# [Activity]
Find the word "click" in the listing below. Copy every line that has it.

# [Input data]

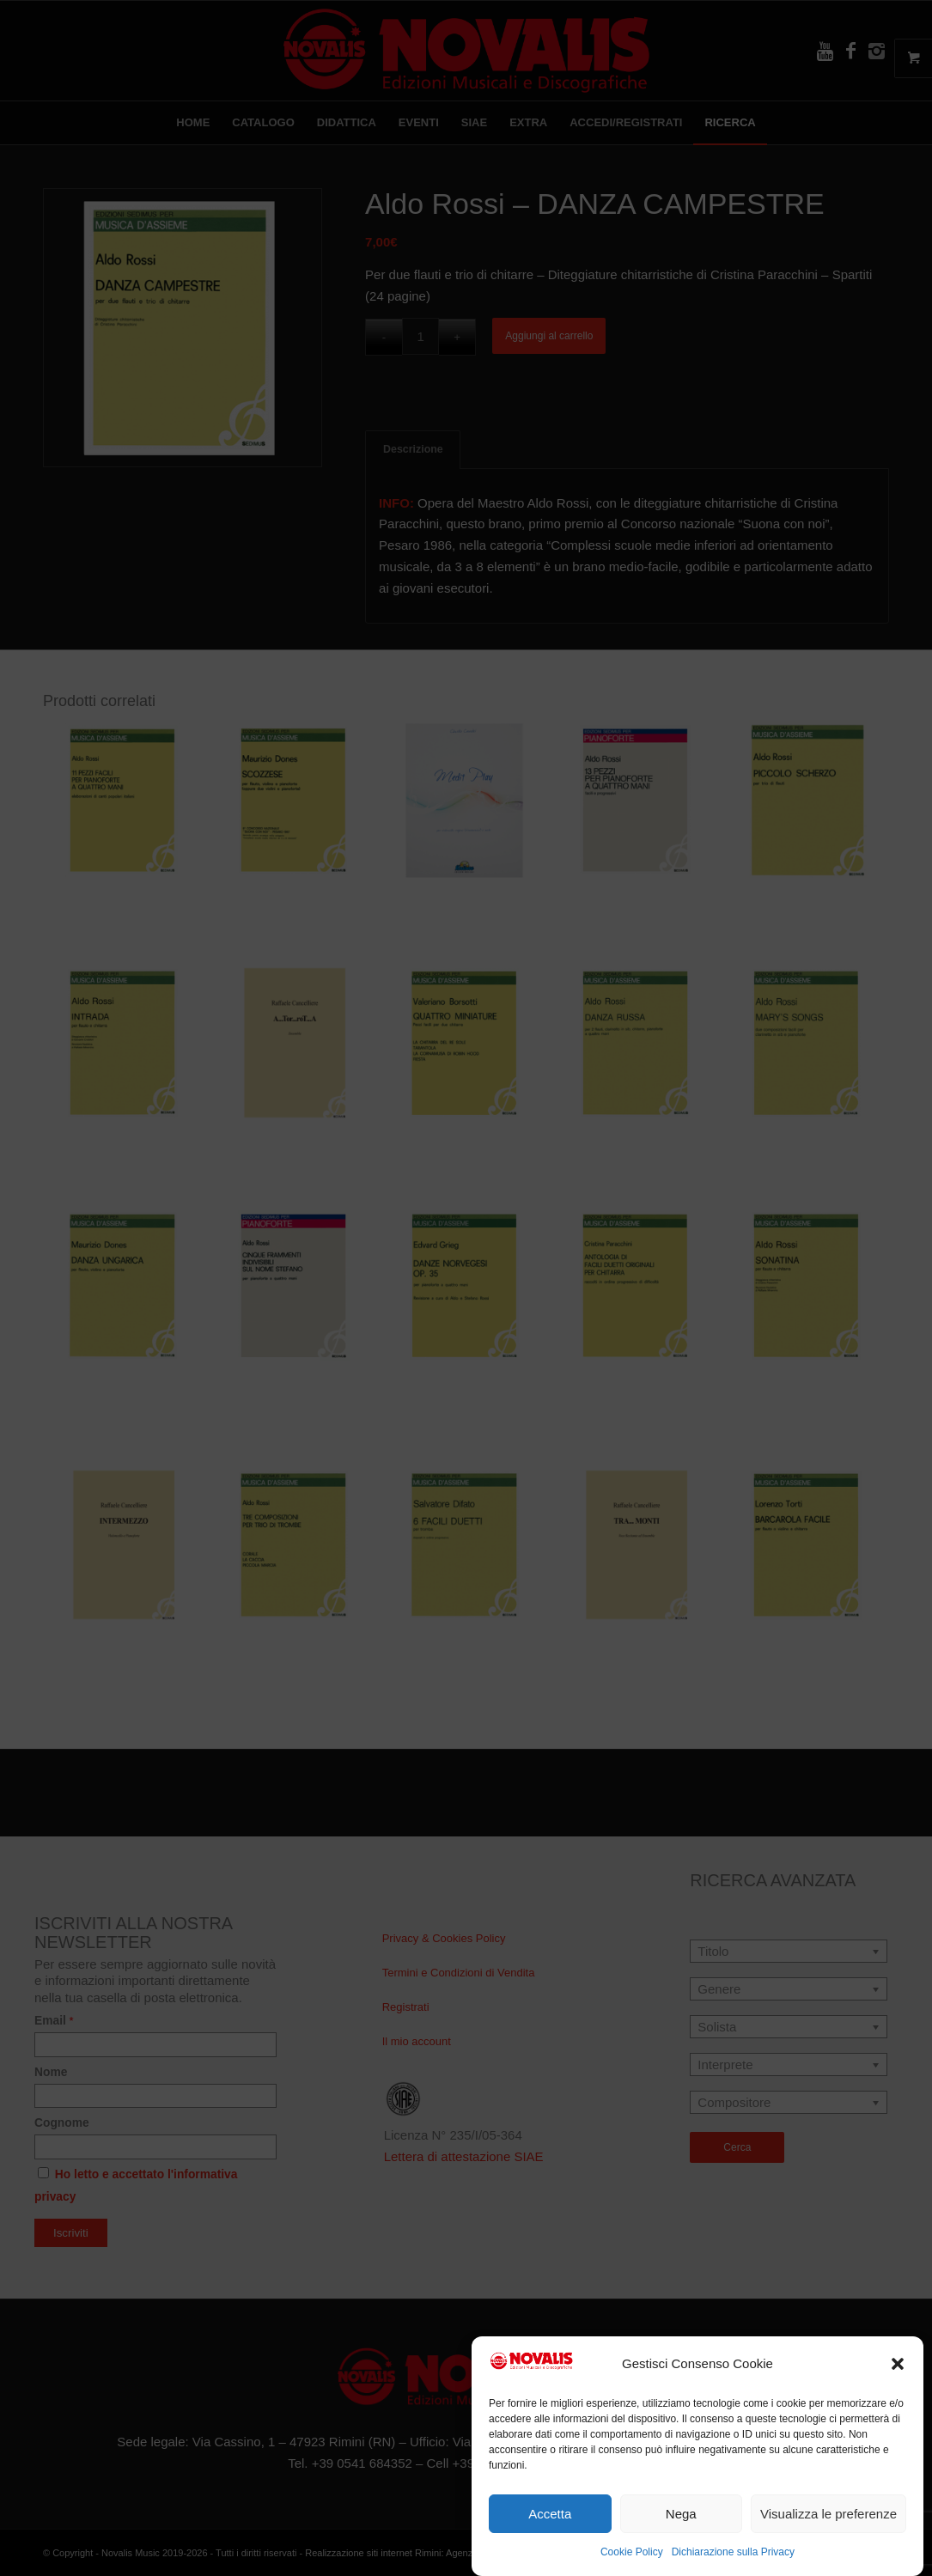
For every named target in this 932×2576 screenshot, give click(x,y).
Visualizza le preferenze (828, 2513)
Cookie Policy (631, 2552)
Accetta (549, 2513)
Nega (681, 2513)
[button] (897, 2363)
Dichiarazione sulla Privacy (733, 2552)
---
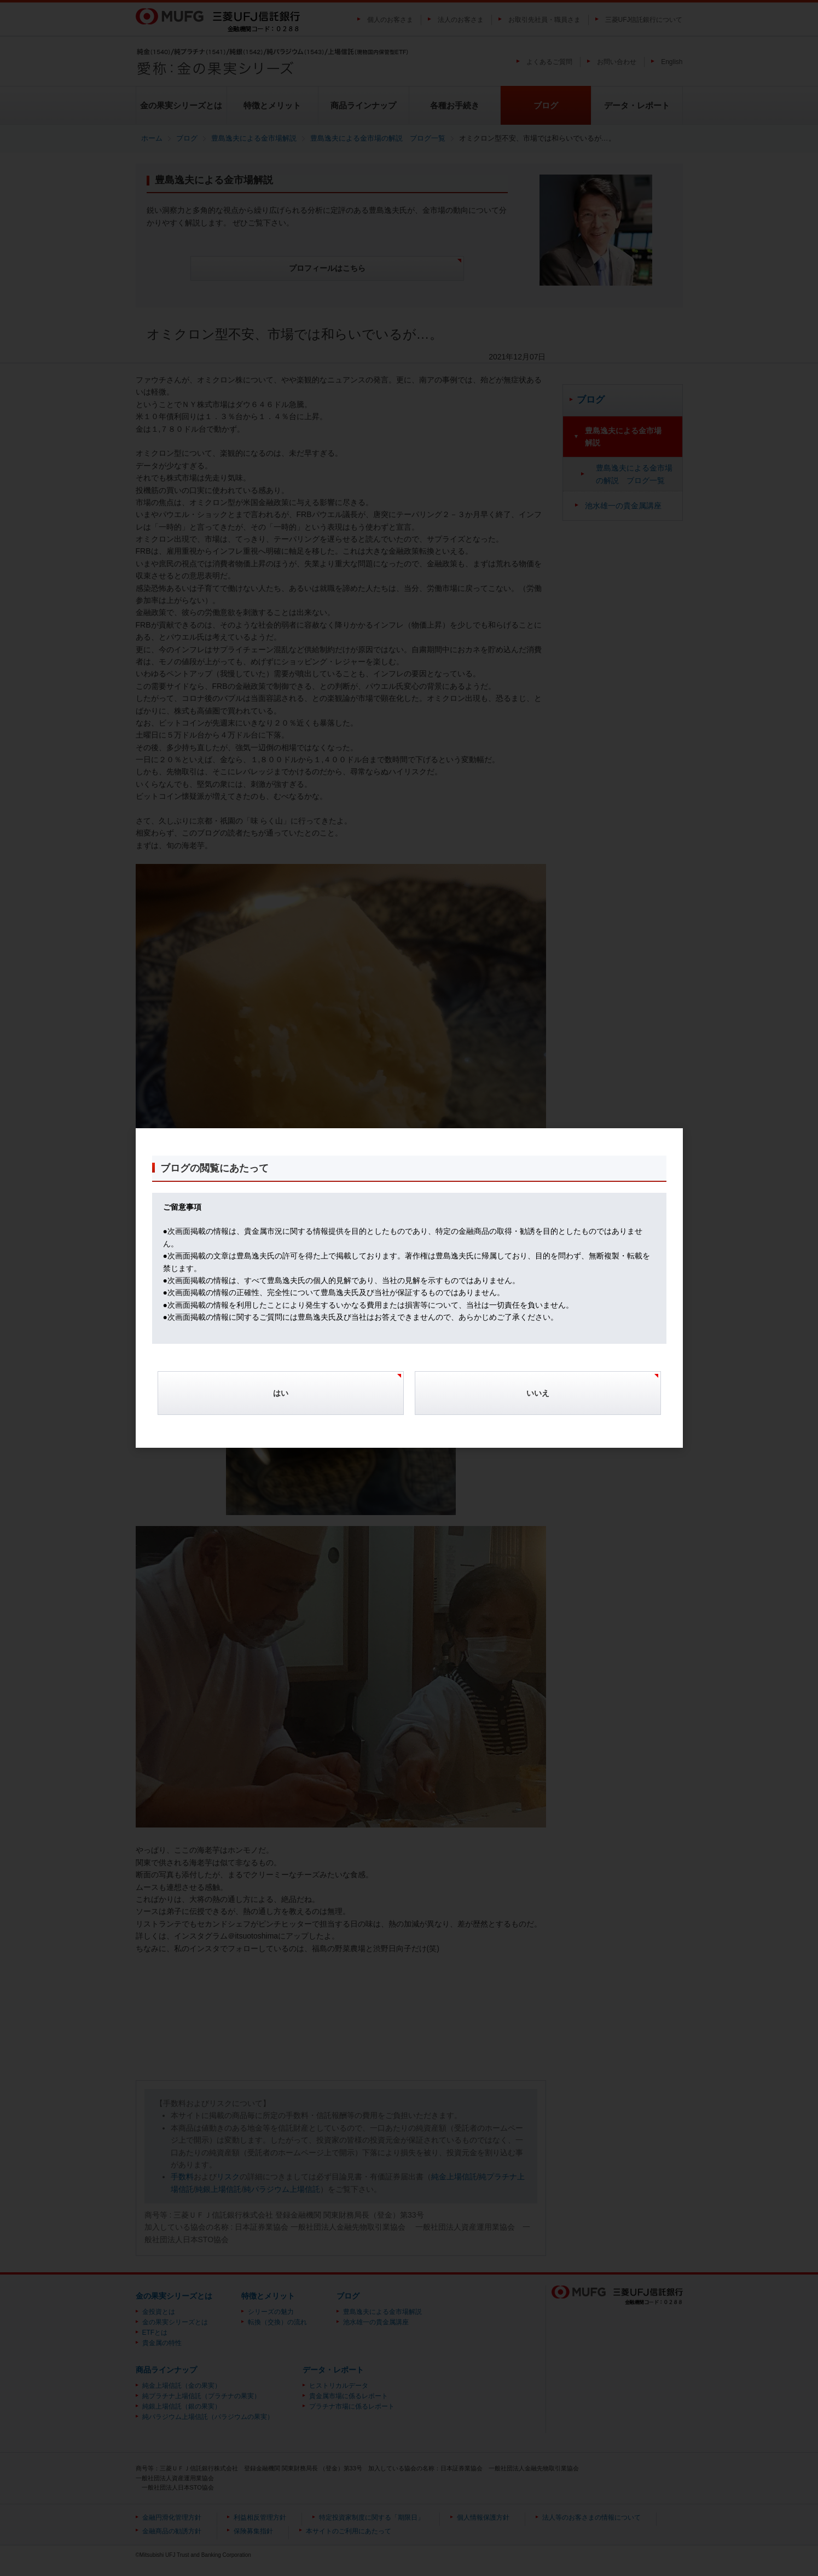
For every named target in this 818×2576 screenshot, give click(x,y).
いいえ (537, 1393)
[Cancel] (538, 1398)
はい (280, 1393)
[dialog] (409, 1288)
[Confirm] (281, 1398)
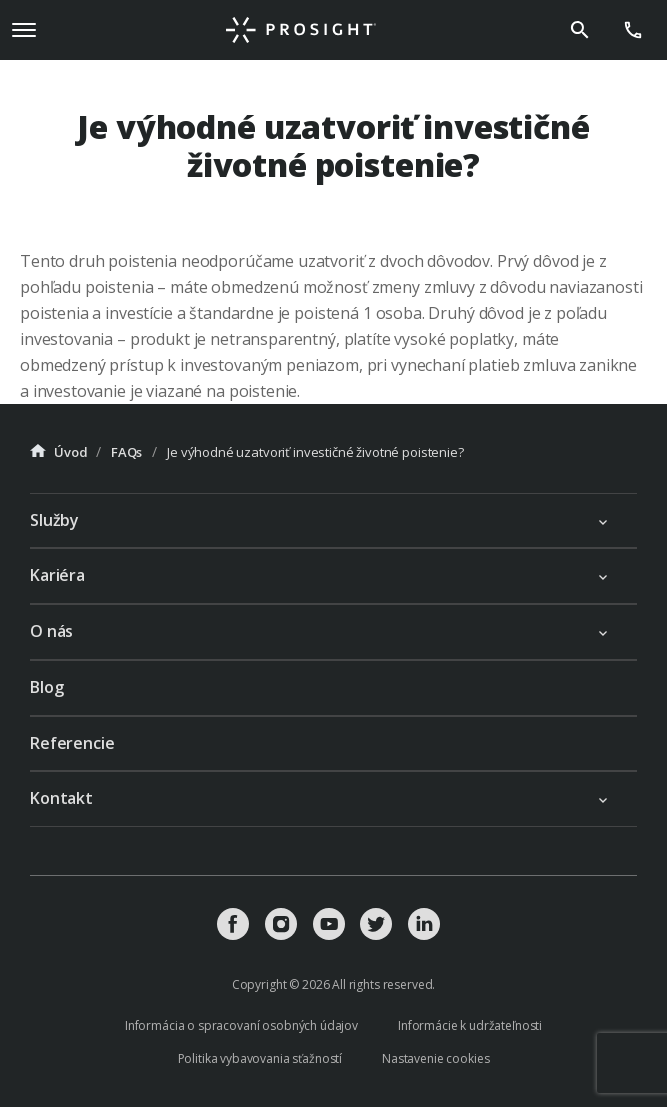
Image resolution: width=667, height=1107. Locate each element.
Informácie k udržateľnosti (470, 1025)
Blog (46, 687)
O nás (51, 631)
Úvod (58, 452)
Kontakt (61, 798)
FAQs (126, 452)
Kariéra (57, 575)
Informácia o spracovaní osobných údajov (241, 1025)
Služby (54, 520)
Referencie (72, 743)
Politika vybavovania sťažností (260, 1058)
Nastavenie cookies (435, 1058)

# [Reply]
For every named target in this 932×2576 screenshot, give click(x,y).
For every named target in this 818×2576 screenshot, give click(x,y).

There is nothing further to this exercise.